Look through the data below, tally the lines where "target" occurs, and write the total alone.

• Dataset entries
+ + +

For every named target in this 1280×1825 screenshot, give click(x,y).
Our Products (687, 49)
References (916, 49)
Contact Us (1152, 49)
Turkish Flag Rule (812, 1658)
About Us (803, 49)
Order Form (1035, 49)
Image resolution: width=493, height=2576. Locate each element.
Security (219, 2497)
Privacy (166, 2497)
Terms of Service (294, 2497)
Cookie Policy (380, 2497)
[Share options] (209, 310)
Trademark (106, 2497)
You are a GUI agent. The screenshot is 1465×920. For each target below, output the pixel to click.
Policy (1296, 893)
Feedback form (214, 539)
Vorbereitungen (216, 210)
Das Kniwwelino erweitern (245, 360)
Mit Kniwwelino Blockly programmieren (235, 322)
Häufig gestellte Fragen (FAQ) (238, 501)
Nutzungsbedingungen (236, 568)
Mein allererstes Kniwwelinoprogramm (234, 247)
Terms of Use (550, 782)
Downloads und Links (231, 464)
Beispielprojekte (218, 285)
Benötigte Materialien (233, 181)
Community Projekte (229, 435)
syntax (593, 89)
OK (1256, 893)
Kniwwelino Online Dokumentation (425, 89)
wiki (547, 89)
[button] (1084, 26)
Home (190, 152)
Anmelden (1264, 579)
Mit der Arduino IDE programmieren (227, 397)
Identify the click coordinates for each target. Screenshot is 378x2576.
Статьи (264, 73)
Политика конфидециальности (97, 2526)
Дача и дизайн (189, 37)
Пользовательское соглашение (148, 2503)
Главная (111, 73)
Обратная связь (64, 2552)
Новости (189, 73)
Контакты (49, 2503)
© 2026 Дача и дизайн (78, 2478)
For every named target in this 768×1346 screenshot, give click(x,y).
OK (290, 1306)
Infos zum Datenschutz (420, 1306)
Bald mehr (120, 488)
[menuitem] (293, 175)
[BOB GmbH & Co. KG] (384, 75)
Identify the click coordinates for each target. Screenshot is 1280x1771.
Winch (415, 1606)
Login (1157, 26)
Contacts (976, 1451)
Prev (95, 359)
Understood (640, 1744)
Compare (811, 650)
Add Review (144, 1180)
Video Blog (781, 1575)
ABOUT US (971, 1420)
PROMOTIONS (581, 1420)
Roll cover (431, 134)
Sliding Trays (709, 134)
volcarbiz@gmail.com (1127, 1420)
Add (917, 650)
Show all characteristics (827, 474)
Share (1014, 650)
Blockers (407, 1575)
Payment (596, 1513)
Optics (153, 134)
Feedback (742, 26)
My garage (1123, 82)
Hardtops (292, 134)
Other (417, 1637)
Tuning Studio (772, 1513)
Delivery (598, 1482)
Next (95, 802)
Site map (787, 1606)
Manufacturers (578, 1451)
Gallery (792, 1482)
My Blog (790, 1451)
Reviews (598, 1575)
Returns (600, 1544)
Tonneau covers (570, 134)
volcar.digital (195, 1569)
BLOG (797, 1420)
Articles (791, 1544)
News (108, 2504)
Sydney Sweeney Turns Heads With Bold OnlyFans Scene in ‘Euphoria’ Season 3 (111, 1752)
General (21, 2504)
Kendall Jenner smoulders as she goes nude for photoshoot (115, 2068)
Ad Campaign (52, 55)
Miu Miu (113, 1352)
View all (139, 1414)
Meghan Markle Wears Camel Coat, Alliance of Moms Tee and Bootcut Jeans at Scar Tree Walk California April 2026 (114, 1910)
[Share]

+ + +

• Result
5